Stored data entries:
++++++++++
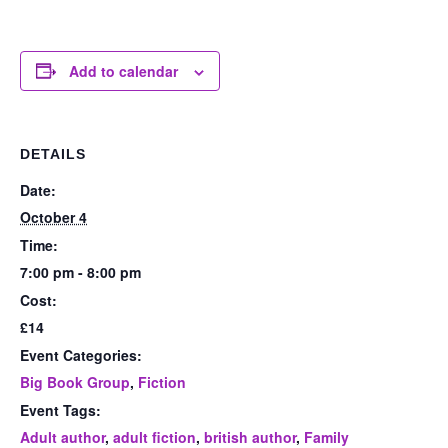
Add to calendar
DETAILS
Date:
October 4
Time:
7:00 pm - 8:00 pm
Cost:
£14
Event Categories:
Big Book Group
,
Fiction
Event Tags:
Adult author
,
adult fiction
,
british author
,
Family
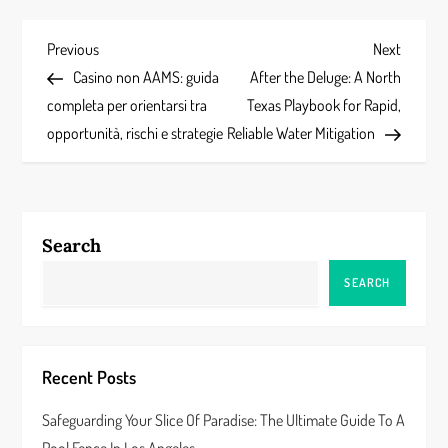
P
Previous
Next
Previous
Next
Post
Post
Casino non AAMS: guida
After the Deluge: A North
o
completa per orientarsi tra
Texas Playbook for Rapid,
s
opportunità, rischi e strategie
Reliable Water Mitigation
t
n
Search
a
SEARCH
v
i
Recent Posts
g
Safeguarding Your Slice Of Paradise: The Ultimate Guide To A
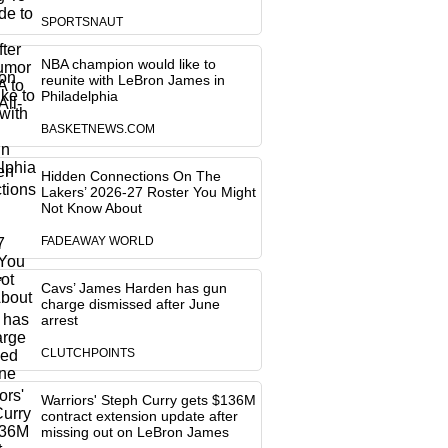
SPORTSNAUT
NBA champion would like to
reunite with LeBron James in
Philadelphia
BASKETNEWS.COM
Hidden Connections On The
Lakers’ 2026-27 Roster You Might
Not Know About
FADEAWAY WORLD
Cavs’ James Harden has gun
charge dismissed after June
arrest
CLUTCHPOINTS
Warriors' Steph Curry gets $136M
contract extension update after
missing out on LeBron James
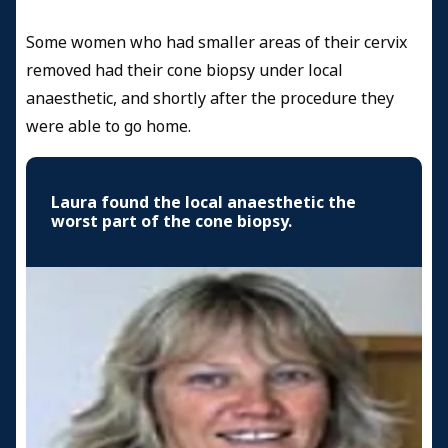
Some women who had smaller areas of their cervix
removed had their cone biopsy under local
anaesthetic, and shortly after the procedure they
were able to go home.
Laura found the local anaesthetic the
worst part of the cone biopsy.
++++++++++
**About this exercise**
Give the count of lines in the data shown above that contain "LeBron", and nothing else.

**Final answer**
2